Three things set cryptocurrencies apart, however. The first is novelty. Even now, 14 years after Bitcoin supposedly was invented by the mysterious person or persons known as Satoshi Nakamoto, crypto still feels like a new-new thing. The second is volatility and, with it, the dopamine-rush thrills of highwire trading.

And then there is a third, and a big one. Despite the craziness that can prevail on the fringes of crypto, established tokens have taken on the air of legitimate investments. That makes it easier for people to rationalize speculative bets that, in some cases, are little more than a throw of the dice. Plus, crypto-trading plays out globally, 24/7, with the swipe of a smartphone or the click of a mouse.

Experts say all of this can be a recipe for trouble.

“It’s very similar to being at a roulette table,” says Dylan Kerr, an online therapist in Thailand who has treated about 15 self-professed crypto addicts and accepts payment in cryptocurrency. “It’s seemingly never ending, and it demands your attention,’’ Kerr says of crypto-trading. “If you take your eyes off the prize, you could miss out on massive opportunities and incur massive penalties.”

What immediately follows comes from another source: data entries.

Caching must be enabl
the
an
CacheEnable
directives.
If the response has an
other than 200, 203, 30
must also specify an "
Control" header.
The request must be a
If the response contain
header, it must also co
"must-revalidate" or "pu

Says Lia Nower, director of the Center for Gambling Studies at Rutgers University: “Excessive crypto trading and high-risk stock trading could be forms of gambling and lead to gambling disorder.”

The $90,000-a-week view stretches across Lake Zurich to the snow-peaked Alps beyond. Here at the luxury Paracelsus Recovery clinic, a range of mental suffering is discretely treated in velvet-rope style. Amenities include butlers, personal chefs, chauffeured limousines and more.

Behavioral “addictions” handled here include some that don’t appear in conventional diagnostic manuals: plastic surgery, pornography, exercise, work, shopping. Another problem that’s been coming up more lately: cryptocurrency.

Clients here undergo therapy with a team of three psychotherapists. Personal trainers, nutritionists, yoga teachers, acupuncturists and the like help soothe troubled minds, says Jan Gerber, who runs the private clinic.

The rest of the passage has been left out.